Have you noticed tiny black bumps firmly glued to a white or pale outdoor surface, especially siding, but also a car, a fence, a window frame, a downspout or garden furniture? They may look like little balls of tar, but in fact they’re the spores (or rather masses of spores) of a very common fungus with a worldwide distribution, artillery fungus (Sphaerobolus stellatus or related species). Artillery fungus gets its name because it can shoot its balls of spores up to 20 feet (6 m). And the black spots stick firmly to the surface where they land on and are difficult, if not impossible, to remove.
The truth is that the same balls of spores also stick to dark surfaces and even to plant leaves, but generally go unnoticed there. It’s only on white or pale backgrounds that they are really visible.
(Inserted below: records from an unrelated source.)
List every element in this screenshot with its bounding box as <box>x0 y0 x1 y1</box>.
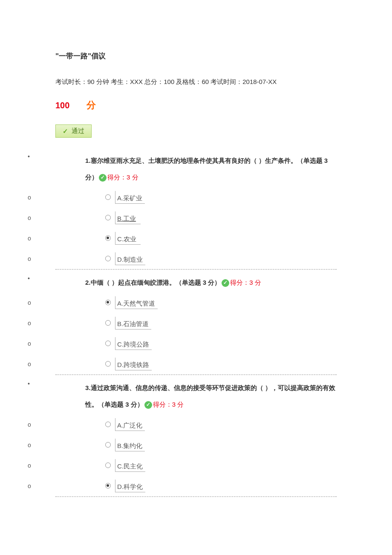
radio-icon[interactable] <box>105 341 111 346</box>
radio-icon[interactable] <box>105 235 111 241</box>
score-row: 100 分 <box>55 99 337 112</box>
radio-container <box>55 214 115 222</box>
option-label: A.采矿业 <box>117 194 142 202</box>
radio-icon[interactable] <box>105 194 111 200</box>
correct-check-icon: ✓ <box>99 174 107 182</box>
radio-container <box>55 442 115 449</box>
check-icon: ✓ <box>63 127 68 135</box>
radio-icon[interactable] <box>105 256 111 261</box>
radio-icon[interactable] <box>105 320 111 326</box>
question-body: 2.中缅（ ）起点在缅甸皎漂港。（单选题 3 分） <box>85 279 221 286</box>
option-item[interactable]: D.跨境铁路 <box>55 354 337 374</box>
options-list: A.广泛化B.集约化C.民主化D.科学化 <box>55 414 337 496</box>
option-label: B.石油管道 <box>117 320 149 327</box>
options-list: A.采矿业B.工业C.农业D.制造业 <box>55 187 337 269</box>
radio-icon[interactable] <box>105 215 111 220</box>
correct-check-icon: ✓ <box>144 401 152 409</box>
radio-container <box>55 235 115 242</box>
option-box: D.科学化 <box>115 480 145 492</box>
option-box: C.民主化 <box>115 459 145 472</box>
questions-list: 1.塞尔维亚雨水充足、土壤肥沃的地理条件使其具有良好的（ ）生产条件。（单选题 … <box>55 148 337 497</box>
option-item[interactable]: A.天然气管道 <box>55 292 337 313</box>
score-unit: 分 <box>86 99 96 112</box>
option-item[interactable]: B.工业 <box>55 208 337 228</box>
radio-container <box>55 462 115 469</box>
option-label: C.民主化 <box>117 462 143 470</box>
question-item: 2.中缅（ ）起点在缅甸皎漂港。（单选题 3 分）✓得分：3 分A.天然气管道B… <box>55 270 337 375</box>
option-item[interactable]: C.跨境公路 <box>55 333 337 354</box>
radio-icon[interactable] <box>105 442 111 448</box>
radio-container <box>55 320 115 327</box>
option-box: B.石油管道 <box>115 317 151 330</box>
question-text: 3.通过政策沟通、信息的传递、信息的接受等环节促进政策的（ ），可以提高政策的有… <box>55 379 337 413</box>
option-box: A.广泛化 <box>115 418 145 431</box>
option-box: B.工业 <box>115 211 141 224</box>
option-label: A.天然气管道 <box>117 300 155 307</box>
radio-container <box>55 255 115 263</box>
option-item[interactable]: D.制造业 <box>55 249 337 269</box>
option-label: A.广泛化 <box>117 422 142 429</box>
question-item: 1.塞尔维亚雨水充足、土壤肥沃的地理条件使其具有良好的（ ）生产条件。（单选题 … <box>55 148 337 270</box>
question-text: 1.塞尔维亚雨水充足、土壤肥沃的地理条件使其具有良好的（ ）生产条件。（单选题 … <box>55 152 337 185</box>
option-item[interactable]: C.农业 <box>55 228 337 249</box>
option-box: B.集约化 <box>115 439 145 451</box>
option-label: D.科学化 <box>117 483 143 490</box>
option-box: D.制造业 <box>115 252 145 265</box>
option-label: C.跨境公路 <box>117 341 149 348</box>
option-label: B.集约化 <box>117 442 142 449</box>
question-score: 得分：3 分 <box>107 173 138 181</box>
question-item: 3.通过政策沟通、信息的传递、信息的接受等环节促进政策的（ ），可以提高政策的有… <box>55 375 337 497</box>
option-label: D.跨境铁路 <box>117 361 149 368</box>
option-label: B.工业 <box>117 215 136 222</box>
correct-check-icon: ✓ <box>222 279 229 287</box>
option-item[interactable]: C.民主化 <box>55 455 337 476</box>
option-item[interactable]: A.采矿业 <box>55 187 337 208</box>
radio-container <box>55 483 115 490</box>
radio-container <box>55 421 115 428</box>
exam-title: "一带一路"倡议 <box>55 51 337 61</box>
radio-icon[interactable] <box>105 483 111 489</box>
option-box: A.采矿业 <box>115 191 145 204</box>
option-item[interactable]: B.集约化 <box>55 435 337 455</box>
radio-container <box>55 340 115 347</box>
radio-container <box>55 194 115 201</box>
question-score: 得分：3 分 <box>153 401 184 408</box>
question-score: 得分：3 分 <box>230 279 261 286</box>
option-item[interactable]: D.科学化 <box>55 476 337 496</box>
option-box: C.农业 <box>115 232 141 245</box>
radio-container <box>55 361 115 368</box>
option-label: C.农业 <box>117 235 136 243</box>
pass-badge: ✓ 通过 <box>55 124 92 138</box>
radio-icon[interactable] <box>105 300 111 305</box>
radio-icon[interactable] <box>105 422 111 427</box>
option-box: C.跨境公路 <box>115 337 152 350</box>
radio-container <box>55 299 115 306</box>
pass-label: 通过 <box>72 127 84 135</box>
exam-info: 考试时长：90 分钟 考生：XXX 总分：100 及格线：60 考试时间：201… <box>55 78 337 86</box>
options-list: A.天然气管道B.石油管道C.跨境公路D.跨境铁路 <box>55 292 337 374</box>
option-item[interactable]: B.石油管道 <box>55 313 337 333</box>
question-text: 2.中缅（ ）起点在缅甸皎漂港。（单选题 3 分）✓得分：3 分 <box>55 274 337 291</box>
radio-icon[interactable] <box>105 462 111 468</box>
option-item[interactable]: A.广泛化 <box>55 414 337 435</box>
option-box: D.跨境铁路 <box>115 358 152 370</box>
question-body: 3.通过政策沟通、信息的传递、信息的接受等环节促进政策的（ ），可以提高政策的有… <box>85 384 335 408</box>
option-label: D.制造业 <box>117 256 143 263</box>
option-box: A.天然气管道 <box>115 296 158 309</box>
score-number: 100 <box>55 101 69 110</box>
radio-icon[interactable] <box>105 361 111 367</box>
At least they aren’t harmful to either humans or pets.
Nearly Invisible and Hard to Control
The fruiting body of the fungus in question is very tiny, in fact, scarcely visible, measuring only about 1/10 of an inch (3 mm) in diameter. Should you ever even see one, it would resemble a tiny cream or orange-brown star with a round ball in the center. It lives on dead wood and other decaying materials, including dead trees, stumps, fallen branches, animal feces and wood-based mulches, especially mulches that are in the process of decomposition. It’s generally more prolific in rather humid areas, especially in shady spots where the sun doesn’t reach the soil. In the case of siding, you usually see more spore masses on the north side of the building than the south side.
Usually, the spore masses mostly appear in the spring or fall, when the soil is moist and temperatures are relatively cool (50 to 70 °F/10 to 20 °C).
Stopping Its Spread
Artillery fungus is so common it’s hard to eliminate entirely, but to reduce damage, try removing any dead wood from the area and covering the soil completely with dense vegetation or fresh mulch. It may be necessary, in seriously affected areas, to replace the mulch annually, removing the old mulch each spring (it can go into the compost) and replacing it with fresh, less decomposed mulch.
How to Remove the Spots?
You can usually get the spots off by using a pressure washer heated to about 200 °F (93 °C), but you may need to rub the spots carefully with steel wool to get them off entirely. Fresh spores are easiest to remove; after 2 or 3 weeks, they attach more firmly.
Obviously, the easiest solution of all is to choose dark colored siding and garden furniture instead of white or pale shades. That way the spots will go unnoticed.